# any subs that hit 15hz?



## soccrstar (Nov 23, 2004)

are there any subs that'll hit 15hz? 

lowest i've seen is like 28hz


----------



## sr20dem0n (Mar 19, 2003)

Mine goes into the high teens before starting to drop off, and from there on the amp's SSF kicks in. Without a SSF I'm not sure how low it would go, but probably about 16-17hz before dropping off. At that point you really need to turn up the volume to feel it anyway, and music never goes that low, so it doesn't matter too much.


----------



## Punkrocka436 (Jul 8, 2003)

Unless you are going to drive around listening to test tones all day, i doubt you will ever find a song with a 15 hz note. You would be hard pressed to find 10 NORMAL songs that have notes under 30 hz.

And just in case you didnt know, the SSF that Sr20dem0on was referring to is short for Subsonic Filter


----------



## sr20dem0n (Mar 19, 2003)

yeah music rarely drops into the 20's, and almost never gets into the teens

I know several rap songs that go down to ~28hz, one rap song that goes to 15hz, and a couple normal songs that go into the high 20's (all lacuna coil), but that's it.


----------



## Zac (Mar 10, 2004)

15hz is prettymuch inaudible. I cannot hear below 20, and as a general rule most people cannot. I have always found movies to need the low end more than audio. The Matrix has a lot of very low end bass notes, but without a decently good sub turned up high (Def Tech Supercube I in my instance), you will not even hear it.
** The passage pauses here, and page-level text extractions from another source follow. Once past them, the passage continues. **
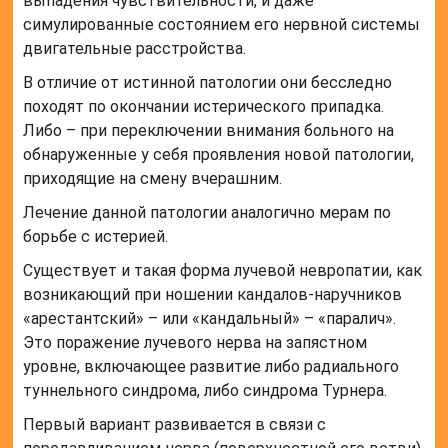
выпадения чувствительности, и даже
симулированные состоянием его нервной системы
двигательные расстройства.
В отличие от истинной патологии они бесследно
походят по окончании истерического припадка.
Либо – при переключении внимания больного на
обнаруженные у себя проявления новой патологии,
приходящие на смену вчерашним.
Лечение данной патологии аналогично мерам по
борьбе с истерией.
Существует и такая форма лучевой невропатии, как
возникающий при ношении кандалов-наручников
«арестантский» – или «кандальный» – «паралич».
Это поражение лучевого нерва на запястном
уровне, включающее развитие либо радиального
туннельного синдрома, либо синдрома Турнера.
Первый вариант развивается в связи с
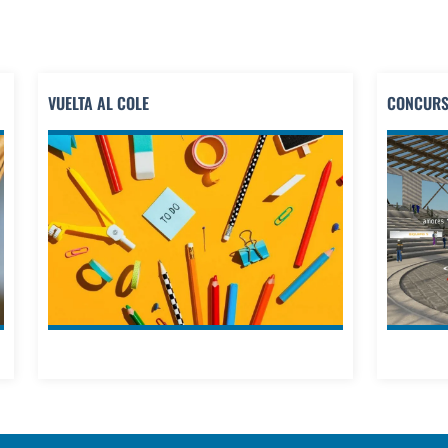
VUELTA AL COLE
CONCURS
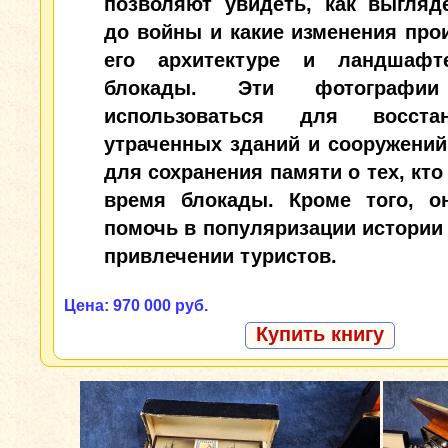
позволяют увидеть, как выгляд
до войны и какие изменения про
его архитектуре и ландшафт
блокады. Эти фотографии
использоваться для восстан
утраченных зданий и сооружений,
для сохранения памяти о тех, кто
время блокады. Кроме того, о
помочь в популяризации истории 
привлечении туристов.
Цена: 970 000 руб.
Купить книгу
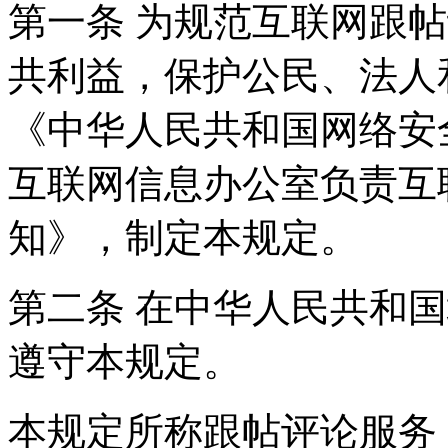
第一条 为规范互联网跟
共利益，保护公民、法人
《中华人民共和国网络安
互联网信息办公室负责互
知》，制定本规定。
第二条 在中华人民共和
遵守本规定。
本规定所称跟帖评论服务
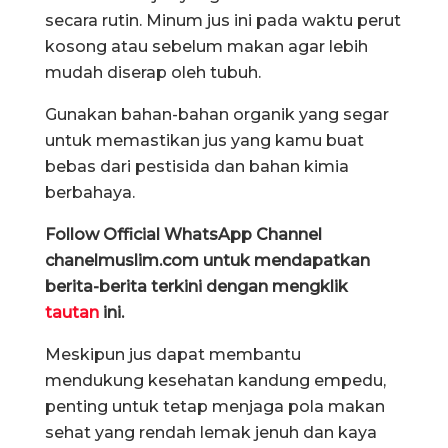
secara rutin. Minum jus ini pada waktu perut
kosong atau sebelum makan agar lebih
mudah diserap oleh tubuh.
Gunakan bahan-bahan organik yang segar
untuk memastikan jus yang kamu buat
bebas dari pestisida dan bahan kimia
berbahaya.
Follow Official WhatsApp Channel
chanelmuslim.com untuk mendapatkan
berita-berita terkini dengan mengklik
tautan
ini.
Meskipun jus dapat membantu
mendukung kesehatan kandung empedu,
penting untuk tetap menjaga pola makan
sehat yang rendah lemak jenuh dan kaya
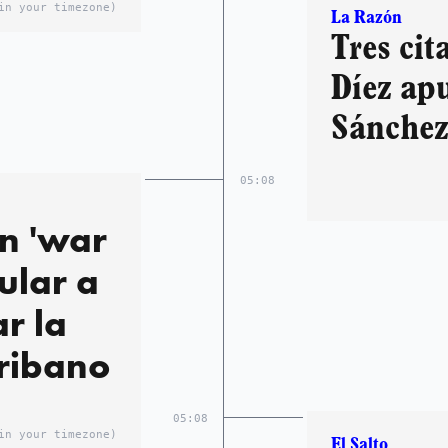
in your timezone)
La Razón
Tres cit
Díez ap
Sánche
05:08
n 'war
ular a
r la
ribano
05:08
in your timezone)
El Salto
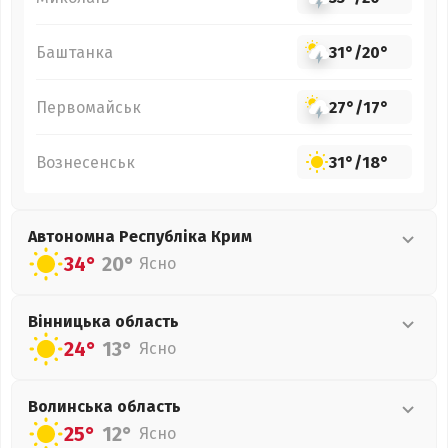
Баштанка
31°
/
20°
Первомайськ
27°
/
17°
Вознесенськ
31°
/
18°
Автономна Республіка Крим
34°
20°
Ясно
Вінницька
область
24°
13°
Ясно
Волинська
область
25°
12°
Ясно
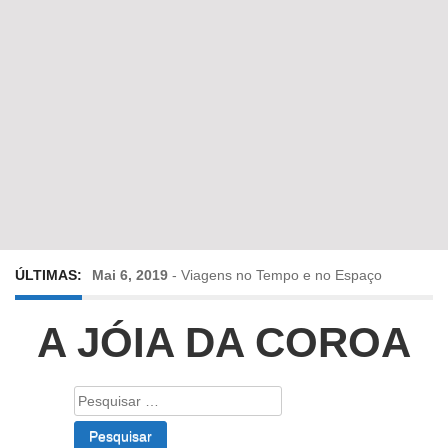
ÚLTIMAS:
Mai 6, 2019
-
Viagens no Tempo e no Espaço
Abr 24, 2019
-
Diz-me a verdade a mentir
A JÓIA DA COROA
Abr 10, 2019
-
Só em Bayreuth? Era o que faltava!!!
Pesquisar
por:
Fev 22, 2019
-
Jorge Rodrigues conversa com Olga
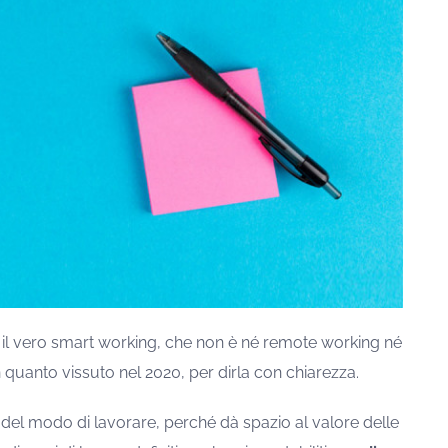
e il vero smart working, che non è né remote working né
uanto vissuto nel 2020, per dirla con chiarezza.
del modo di lavorare, perché dà spazio al valore delle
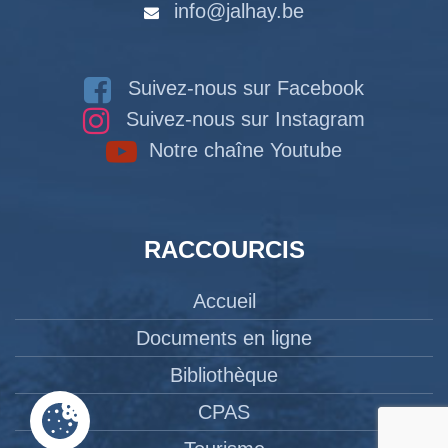
info@jalhay.be
Suivez-nous sur Facebook
Suivez-nous sur Instagram
Notre chaîne Youtube
RACCOURCIS
Accueil
Documents en ligne
Bibliothèque
CPAS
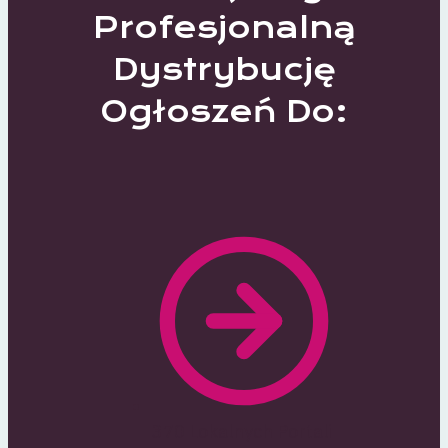
Profesjonalną
Dystrybucję
Ogłoszeń Do:
370 Lokalnych Portali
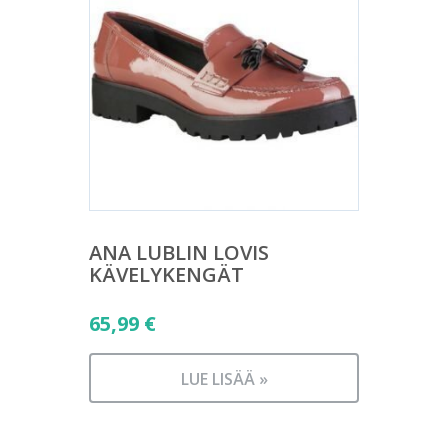
ANA LUBLIN LOVIS
KÄVELYKENGÄT
65,99
€
LUE LISÄÄ »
Songs in such low tones would be prettymuch useless, especially considering the majority of listeners would not be able to hear the bass beat at all.


----------



## superfro86 (May 15, 2002)

if i tuned my box to 28hz my box would supposedly would have a -3db of 16 but i can feel it at 18 if i turned it up loud enough but i mosty run the ssf at about 20


----------



## pete? (Jul 6, 2004)

also to hit that low you need a good combo of both amp and sub. i had a duel amp as of yesterday and many many times when the bass starts going down it would just cut off! now i have an alpine amp and it reproduces everything (within its limit of course) with a very tight hit. :thumbup: now i just need to get a new cone and it will be even better!


----------